Zayo has 17 million miles of fiber connecting facilities throughout North America and Europe, and the company has long supported the SC conference wherever it is. Setting up a network like SCinet has done is very unique, she said.
“It’s an incredibly difficult feat to pull off,” Claiborne said. “One of the main limitations of doing really innovative things like virtual reality around something like the X Games … is streaming the amount of data out of that event venue and getting it to somewhere else to render all this VR data. That’s a huge challenge on an ongoing basis. Doing something like this is super unique.”

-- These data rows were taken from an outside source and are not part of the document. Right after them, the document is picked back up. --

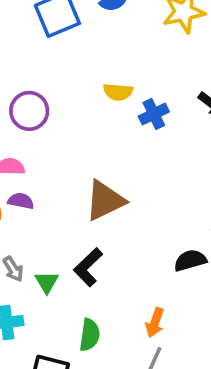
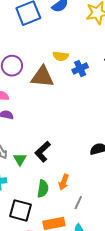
brown triangle: (105, 201) -> (42, 77), moved, turned 30
orange arrow: (155, 323) -> (64, 182), moved

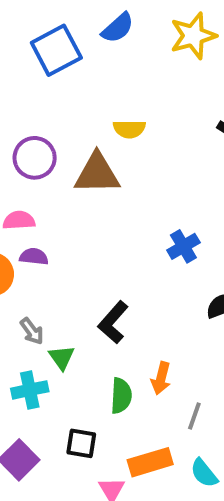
blue cross: (80, 69) -> (183, 246), moved
green triangle: (20, 159) -> (62, 357), moved
black square: (21, 210) -> (81, 443), size x0.7

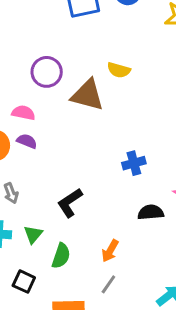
green triangle: (62, 357) -> (33, 234), moved
orange arrow: (161, 378) -> (110, 251), moved

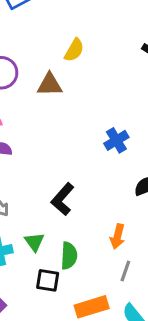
yellow semicircle: (119, 70) -> (74, 50), turned -60
brown triangle: (87, 95) -> (50, 85), size x0.7
black square: (24, 282) -> (48, 280), moved

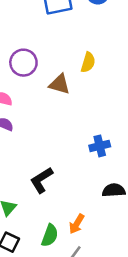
yellow semicircle: (74, 50) -> (88, 62), turned -30
green semicircle: (69, 256) -> (50, 235), moved

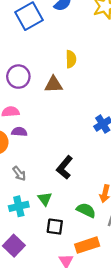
green semicircle: (50, 235) -> (86, 210), turned -66

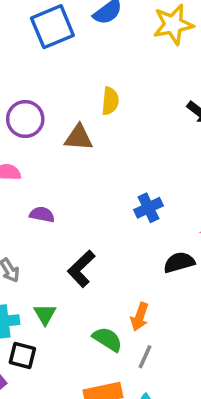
purple semicircle: (19, 132) -> (42, 215), moved
black square: (55, 227) -> (22, 356), moved

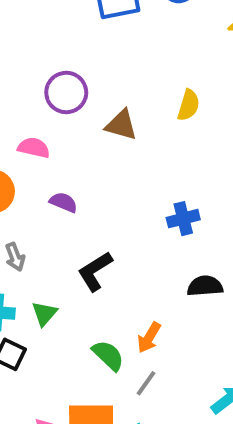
yellow semicircle: (110, 101) -> (189, 105), moved

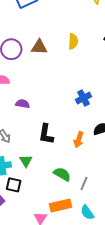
brown triangle: (121, 125) -> (39, 47), moved
black L-shape: (95, 271) -> (46, 134), turned -35
orange arrow: (149, 338) -> (79, 140), moved

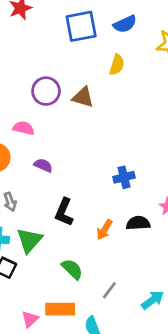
yellow semicircle: (73, 41) -> (117, 65), moved
green triangle: (26, 161) -> (29, 240), size x1.5
gray line: (84, 184) -> (109, 290), moved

Visit Denver, the city’s convention and visitors bureau, estimates that this year’s event will have a $32 million economic impact for the area. The city has supported the supercomputing show by facilitating the vast internet connections that crisscross the world to link to the convention center on 14th Street. SC’s return to Denver is because the infrastructure already exists.
“Long story short, there’s a lot of factors that mean, at this point, there’s a limited number of cities that can actually be the conference city we want to go to,” Arnold said. “Denver has all of those things going for it. It’s just become a place that we’re very familiar with and readily supports the needs of the conference and attendees.”
At the end of the week, after the show wraps, the SCinet team will disassemble the terabit network and salvage the fiber-optic cables and other equipment as best they can for future uses. The fiber connecting the convention center to the world will remain. But the convention center will go back to its usual operation of gigabit ethernet circuits and regular Wi-Fi service.
“We have a tagline that we use every year,” Miller said. “SCinet takes a year to plan, three weeks to build, one week to operate and one day to tear it all down.”